One-in-eight private renters have fallen behind with their housing costs since the coronavirus crisis started, compared to just one-in-twelve mortgaged home owners, highlighting how the pandemic has exacerbated Britain’s housing divide, according to new Resolution Foundation research published today.

The report, based on a YouGov survey of 6,005 UK adults aged 18-65 and supported by the Health Foundation, provides a timely take on the impact of the crisis so far across different housing tenures, including how people have coped with meeting their housing costs, what support they’ve been able to access, and how housing costs have affected their wider spending patterns.

The report notes that one-in-five  private renters have been furloughed or lost their job since the crisis began, compared to around one-in-seven mortgaged home owners. However, home owners are more likely to have had their hours reduced and less pay.

An even bigger divide opens up when it comes to meeting their housing costs, says the report. Around one-in-eight private renters report falling behind on their housing costs, compared to just one-in-twelve home owners with a mortgage.

The Foundation says private renters’ bigger struggle to meet their housing costs in part reflects the fact that they face higher costs in the first place – their average pre-crisis housing costs were 32 per cent of their family’s income, compared to 11 per cent among mortgaged homeowners.
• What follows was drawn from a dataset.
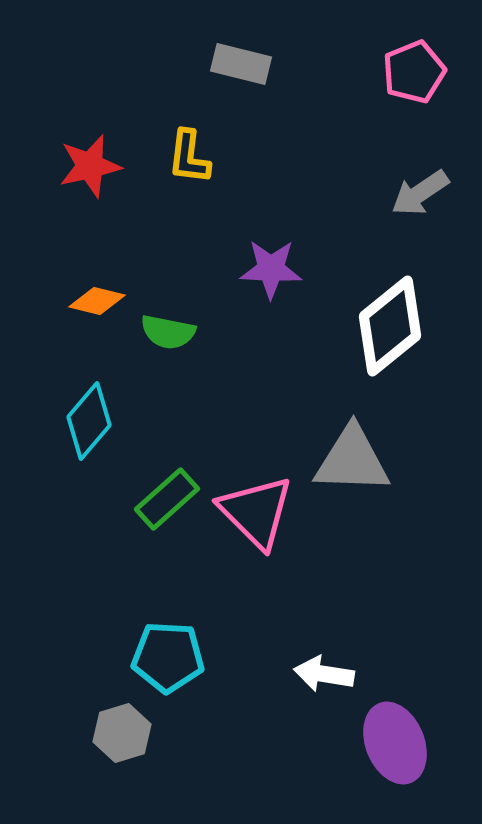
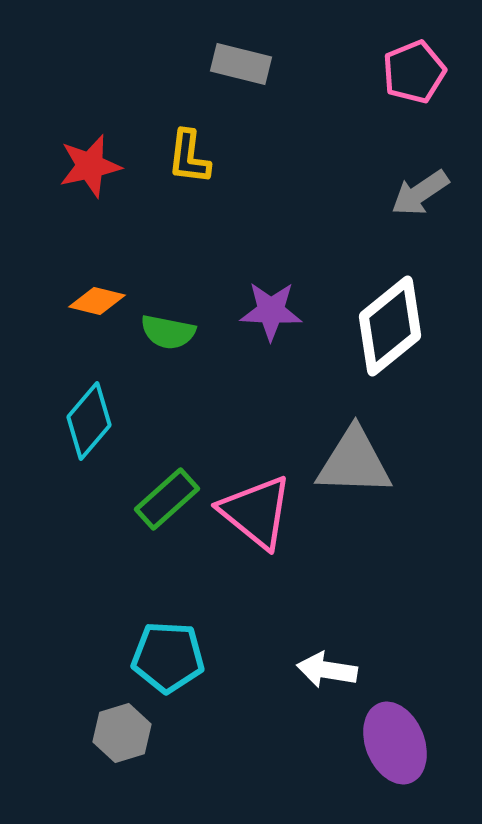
purple star: moved 42 px down
gray triangle: moved 2 px right, 2 px down
pink triangle: rotated 6 degrees counterclockwise
white arrow: moved 3 px right, 4 px up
The survey shows they also have less of a financial buffer to fall back on, with almost one-in-four  private renters having no savings in the run-up to the crisis, compared to one-in-eight home owners.

While renters receive more generous benefit support than mortgagors, home owners with a mortgage have been more successful in accessing support outside of the social security system to cope with the crisis.

One-in-seven have applied for a mortgage holiday, the vast majority of which have been accepted. In contrast, just one-in-ten private renters have asked for a rent reduction from their landlord , and just half of those requests were successful.

Lindsay Judge, Principal Research and Policy Analysts at the Resolution Foundation, said:

“Britain already had a huge housing divide before coronavirus struck, and the current economic crisis has only widened that gap.

“People living in private rented accommodation have found it harder to meet their housing costs than homeowners in recent months, and harder to negotiate reductions in those costs. The result is that a quarter are cutting back on other spending, in many cases on essentials, to cover their rent during this crisis.

“Policy makers need to recognise that, while the 1990s recession was infamously most severe for the UK’s home owners, this recession is biting hardest for renters.”